La respuesta corta, la respuesta larga
Tiene el CRAM un alma binaria. Tiene un ritmo agitado, el de la supervivencia, que se agita con cada nuevo paciente. “Es muy importante el diagnóstico temprano, es lo que puede marcar la diferencia”, explica la doctora Gutiérrez. El pequeño laboratorio construido a la sombra del edificio principal es el corazón del proyecto: elabora perfiles renales, hepáticos, mide los CD4, o las posibles infecciones de malaria, sífilis y hepatitis, así como pruebas rápidas ante infecciones oportunistas como meningitis criptocócica. “Es lo que nos permite dar una respuesta diferente, poner en marcha tratamientos clave”, insisten los responsables de MSF en el centro.

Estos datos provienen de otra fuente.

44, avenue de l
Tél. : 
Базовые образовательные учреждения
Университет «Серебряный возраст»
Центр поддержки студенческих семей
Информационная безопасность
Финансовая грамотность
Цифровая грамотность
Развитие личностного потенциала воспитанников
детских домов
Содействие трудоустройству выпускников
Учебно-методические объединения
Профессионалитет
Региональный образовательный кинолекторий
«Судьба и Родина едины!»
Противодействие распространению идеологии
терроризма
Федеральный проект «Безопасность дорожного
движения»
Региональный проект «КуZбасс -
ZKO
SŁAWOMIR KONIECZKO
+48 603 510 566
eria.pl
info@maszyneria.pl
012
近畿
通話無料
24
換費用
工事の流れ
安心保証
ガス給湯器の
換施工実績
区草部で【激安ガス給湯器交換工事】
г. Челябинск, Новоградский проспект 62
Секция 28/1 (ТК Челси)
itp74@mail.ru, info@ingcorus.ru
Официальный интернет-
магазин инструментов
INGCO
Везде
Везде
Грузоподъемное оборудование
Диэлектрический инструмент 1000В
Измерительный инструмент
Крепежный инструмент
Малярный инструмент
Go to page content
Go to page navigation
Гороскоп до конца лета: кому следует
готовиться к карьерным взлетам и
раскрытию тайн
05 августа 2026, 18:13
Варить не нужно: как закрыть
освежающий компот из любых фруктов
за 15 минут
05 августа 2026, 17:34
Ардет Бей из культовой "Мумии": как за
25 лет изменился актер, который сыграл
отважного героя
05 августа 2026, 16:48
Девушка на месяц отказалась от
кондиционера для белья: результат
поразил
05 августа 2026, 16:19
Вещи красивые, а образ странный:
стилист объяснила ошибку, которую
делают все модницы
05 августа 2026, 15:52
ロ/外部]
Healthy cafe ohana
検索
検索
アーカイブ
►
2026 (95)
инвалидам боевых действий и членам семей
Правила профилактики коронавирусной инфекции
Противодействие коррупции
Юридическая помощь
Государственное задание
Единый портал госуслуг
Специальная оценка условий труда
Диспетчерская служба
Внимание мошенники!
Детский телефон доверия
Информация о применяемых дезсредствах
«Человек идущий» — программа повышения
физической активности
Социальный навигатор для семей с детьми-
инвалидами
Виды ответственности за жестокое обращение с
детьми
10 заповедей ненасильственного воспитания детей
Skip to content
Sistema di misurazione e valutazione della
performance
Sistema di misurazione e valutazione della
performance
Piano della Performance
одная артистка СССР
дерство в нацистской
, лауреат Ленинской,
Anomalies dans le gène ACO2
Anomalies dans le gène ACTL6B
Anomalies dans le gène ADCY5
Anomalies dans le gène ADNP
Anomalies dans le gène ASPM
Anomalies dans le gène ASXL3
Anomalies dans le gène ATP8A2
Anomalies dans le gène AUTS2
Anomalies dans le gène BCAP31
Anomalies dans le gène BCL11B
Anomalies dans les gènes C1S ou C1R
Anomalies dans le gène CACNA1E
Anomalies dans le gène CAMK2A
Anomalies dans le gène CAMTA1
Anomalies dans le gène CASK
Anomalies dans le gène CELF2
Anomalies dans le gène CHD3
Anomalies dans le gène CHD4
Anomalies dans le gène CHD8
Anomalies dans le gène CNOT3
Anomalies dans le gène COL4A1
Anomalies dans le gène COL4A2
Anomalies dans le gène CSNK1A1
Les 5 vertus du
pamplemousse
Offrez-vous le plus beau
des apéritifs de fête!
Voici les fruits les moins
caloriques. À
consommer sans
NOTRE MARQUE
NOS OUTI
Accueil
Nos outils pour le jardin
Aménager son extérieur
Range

En menos de 24 horas, los pacientes que acuden al CRAM están recibiendo ya la asistencia clínica que requieren. En los casos urgentes, en menos de cuatro. Las pruebas rápidas, de VIH en sangre o las de tuberculosis en orina (TBLAM), son determinantes para salvar vidas en el hoy.

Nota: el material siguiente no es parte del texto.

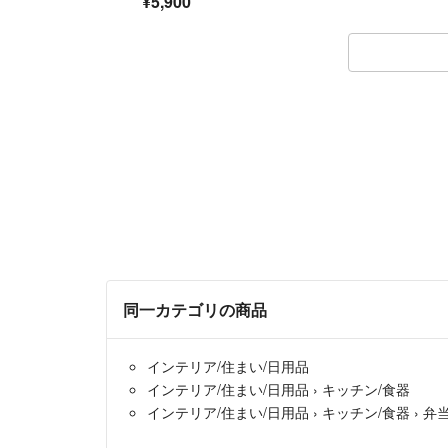
¥5,900
同一カテゴリの商品
インテリア/住まい/日用品
インテリア/住まい/日用品
›
キッチン/食器
インテリア/住まい/日用品
›
キッチン/食器
›
弁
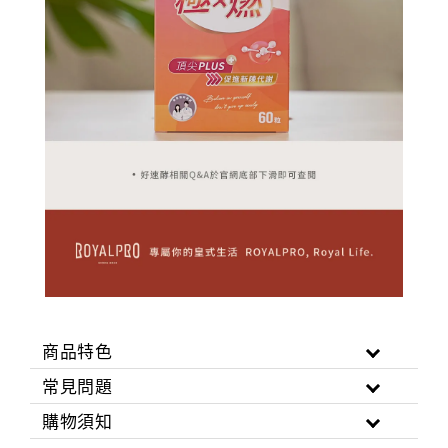
商品特色
常見問題
購物須知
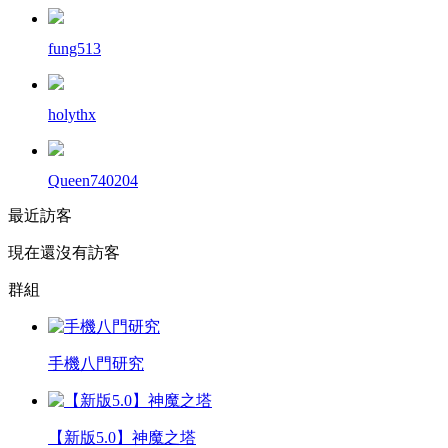
fung513
holythx
Queen740204
最近訪客
現在還沒有訪客
群組
手機八門研究
【新版5.0】神魔之塔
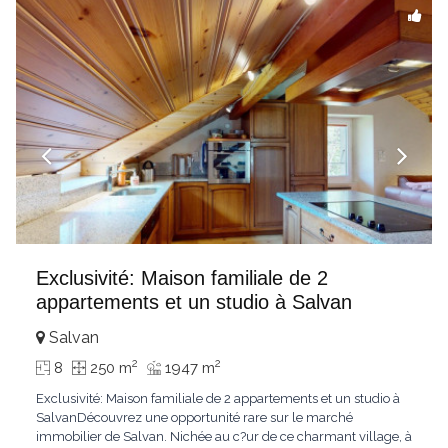
Exclusivité: Maison familiale de 2
appartements et un studio à Salvan
Salvan
2
2
8
250 m
1947 m
Exclusivité: Maison familiale de 2 appartements et un studio à
SalvanDécouvrez une opportunité rare sur le marché
immobilier de Salvan. Nichée au c?ur de ce charmant village, à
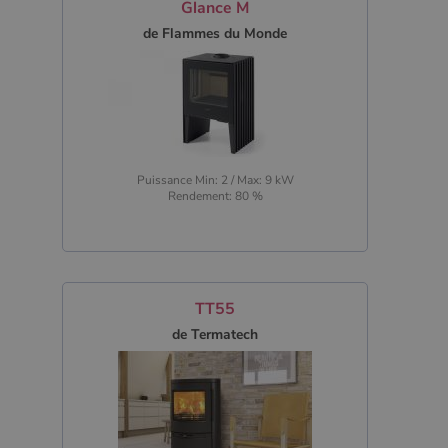
Google
Glance M
Analytics
pour
de Flammes du Monde
conserver
l'état de la
session.
Puissance Min: 2 / Max: 9 kW
Rendement: 80 %
TT55
de Termatech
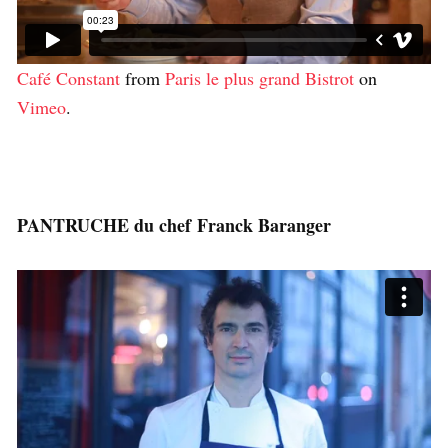
Café Constant
from
Paris le plus grand Bistrot
on
Vimeo
.
PANTRUCHE du chef Franck Baranger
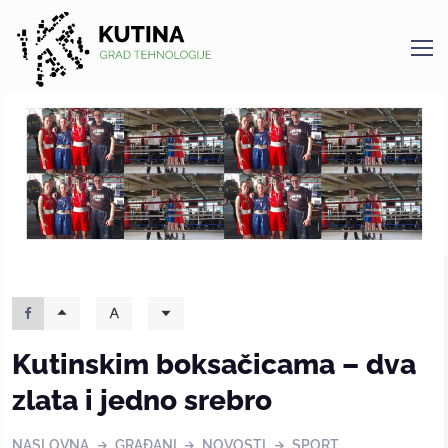
Kutina
Kutinskim boksačicama – dva
zlata i jedno srebro
NASLOVNA
GRAĐANI
NOVOSTI
SPORT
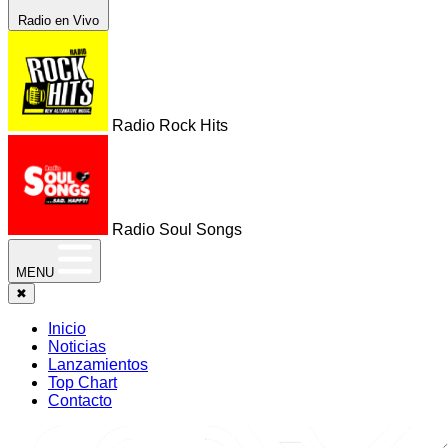
Radio en Vivo
Radio Rock Hits
Radio Soul Songs
MENU
✖
Inicio
Noticias
Lanzamientos
Top Chart
Contacto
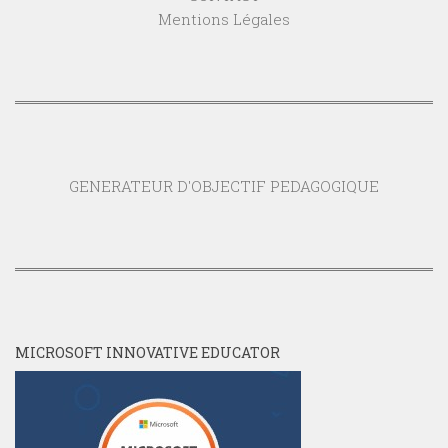
Mentions Légales
GENERATEUR D'OBJECTIF PEDAGOGIQUE
MICROSOFT INNOVATIVE EDUCATOR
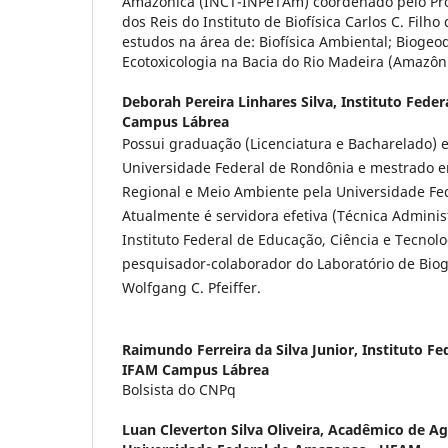
Amazônica (INCT-INPeTAm) coordenado pelo Pro
dos Reis do Instituto de Biofísica Carlos C. Filh
estudos na área de: Biofísica Ambiental; Biogeo
Ecotoxicologia na Bacia do Rio Madeira (Amazôni
Deborah Pereira Linhares Silva,
Instituto Fede
Campus Lábrea
Possui graduação (Licenciatura e Bacharelado) 
Universidade Federal de Rondônia e mestrado 
Regional e Meio Ambiente pela Universidade Fed
Atualmente é servidora efetiva (Técnica Admini
Instituto Federal de Educação, Ciência e Tecno
pesquisador-colaborador do Laboratório de Bio
Wolfgang C. Pfeiffer.
Raimundo Ferreira da Silva Junior,
Instituto F
IFAM Campus Lábrea
Bolsista do CNPq
Luan Cleverton Silva Oliveira,
Acadêmico de Ag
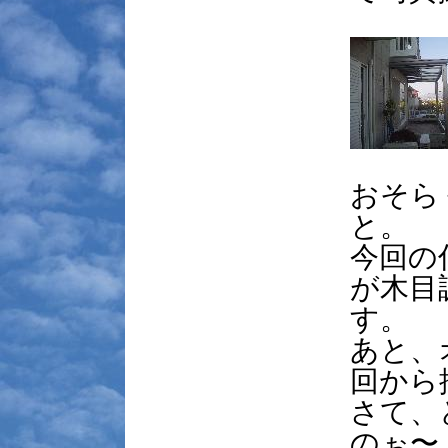
おそら
と。
今回の
が木目
す。
あと、
回から
さて、
のぉ〜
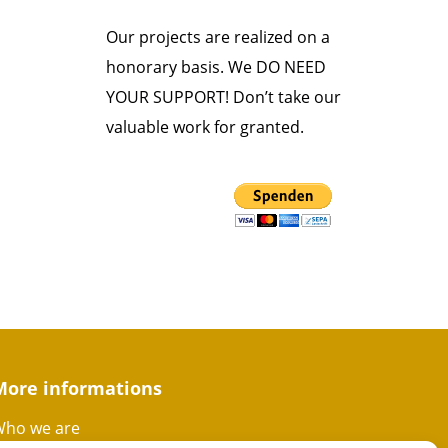
Our projects are realized on a
honorary basis. We DO NEED
YOUR SUPPORT! Don’t take our
valuable work for granted.
More informations
ho we are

Se trata de recuperar el nivel de CD4 de los pacientes y evitar que mueran de enfermedades oportunistas. “El objetivo”, resume la doctora Gutiérrez, “es que la carga viral sea indetectable porque entonces deja de ser transmisible”. Lograrlo requiere una mirada a largo plazo. Un seguimiento personalizado para adaptarse a la evolución de la enfermedad. Cuando a Pauline el tratamiento inicial dejó de funcionarle, le pusieron en marcha una combinación de segunda línea. “Me recuperé muy rápido, pase de 200 a 800 CD4 en poco tiempo”.

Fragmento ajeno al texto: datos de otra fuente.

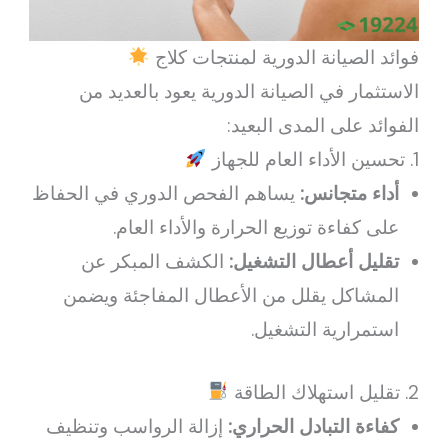
فوائد الصيانة الدورية لمنتجات كلاج
الاستثمار في الصيانة الدورية يعود بالعديد من
الفوائد على المدى البعيد:
1. تحسين الأداء العام للجهاز
أداء متجانس:
يساهم الفحص الدوري في الحفاظ
على كفاءة توزيع الحرارة والأداء العام.
تقليل أعطال التشغيل:
الكشف المبكر عن
المشاكل يقلل من الأعطال المفاجئة ويضمن
استمرارية التشغيل.
2. تقليل استهلاك الطاقة
كفاءة التبادل الحراري:
إزالة الرواسب وتنظيف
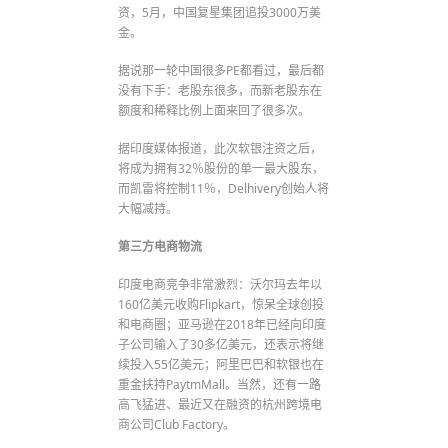
资，5月，中国复星集团追投3000万美
金。
据说那一轮中国很多PE都看过，最后都
没有下手：老股东很多，而新老股东在
额度和稀释比例上面来回了很多次。
据印度媒体报道，此次软银注资之后，
将成为拥有32％股份的单一最大股东，
而凯雷将控制11％，Delhivery创始人将
大幅减持。
第三方电商物流
印度电商竞争非常激烈：沃尔玛去年以
160亿美元收购Flipkart，惊呆全球创投
和电商圈；亚马逊在2018年已经向印度
子公司输入了30多亿美元，还表示将继
续投入55亿美元；阿里巴巴和软银也在
重金扶持PaytmMall。当然，还有一路
高飞猛进、最近又在融资的杭州跨境电
商公司Club Factory。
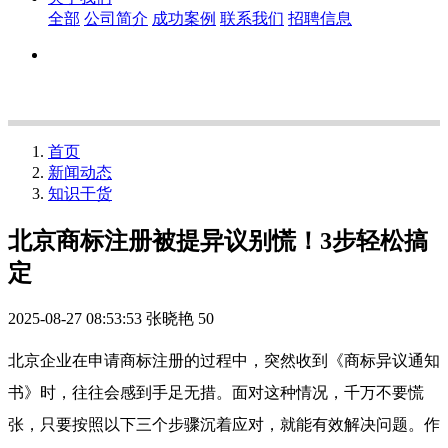
全部
公司简介
成功案例
联系我们
招聘信息
首页
新闻动态
知识干货
北京商标注册被提异议别慌！3步轻松搞
定
2025-08-27 08:53:53
张晓艳
50
北京企业在申请商标注册的过程中，突然收到《商标异议通知
书》时，往往会感到手足无措。面对这种情况，千万不要慌
张，只要按照以下三个步骤沉着应对，就能有效解决问题。作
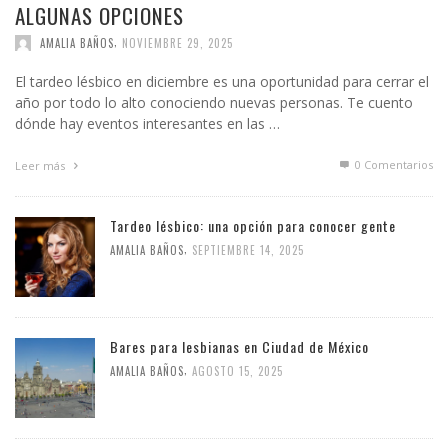
ALGUNAS OPCIONES
,
AMALIA BAÑOS
NOVIEMBRE 29, 2025
El tardeo lésbico en diciembre es una oportunidad para cerrar el
año por todo lo alto conociendo nuevas personas. Te cuento
dónde hay eventos interesantes en las …
0 Comentarios
Leer más
Tardeo lésbico: una opción para conocer gente
,
AMALIA BAÑOS
SEPTIEMBRE 14, 2025
Bares para lesbianas en Ciudad de México
,
AMALIA BAÑOS
AGOSTO 15, 2025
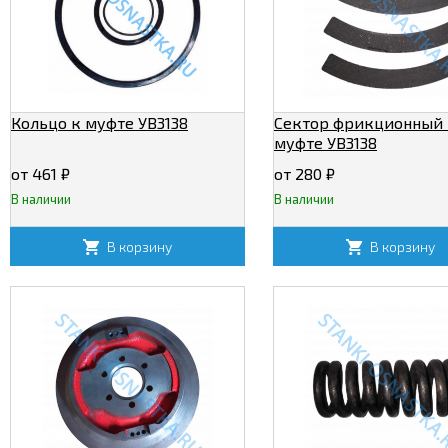
Кольцо к муфте УВ3138
Сектор фрикционный 
муфте УВ3138
от 461
₽
от 280
₽
В наличии
В наличии
В корзину
В корзину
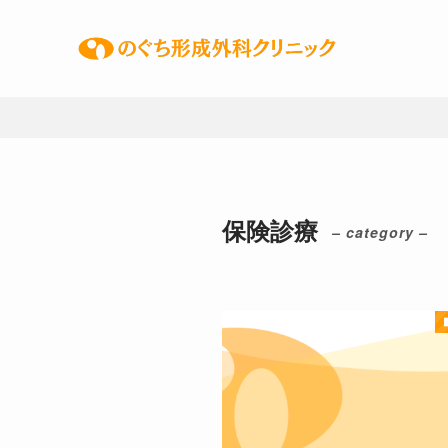
保険診療
– category –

De los pacientes con VIH avanzando que atiende el hospital, el 60% reciben este tratamiento de segunda línea. Un 10%, de tercera. De no existir el CRAM, la inmensa mayoría de ellas habrían fallecido al dejar de ser efectivo el tratamiento inicial. Hasta el sarcoma de Kaposi ha dejado de ser sinónimo de muerte gracias al programa de quimioterapia puesto en marcha. El Gobierno ha tomado nota del éxito de este modelo y actualmente los tratamientos de segunda línea para pacientes con VIH están disponibles en la mayoría de unidades sanitarias públicas.
Hoy Pauline es jefa de cocina de un restaurante del centro. Sus jefes desconocen su estado, “todavía no quieren a nadie así trabajando en la cocina”, pero ella no tiene preocupación moral alguna: en primer lugar porque, aunque buena parte de la sociedad todavía dude, el virus no se transmite por la manipulación de alimentos. En segundo lugar, porque su carga viral ya no es detectable. ‘Indetectable = intransmisible’. De hecho, la estadística de supresión viral del CRAM es excelente: 84% en segunda línea; 77% en tercera.
Con la medicación actual, Pauline no se tiene que preocupar de nada. Basta con tomar su tratamiento por la mañana, antes de ir a trabajar. “Ya ni me acuerdo de que estoy enferma”.
(*) El nombre ha sido modificado para preservar su identidad.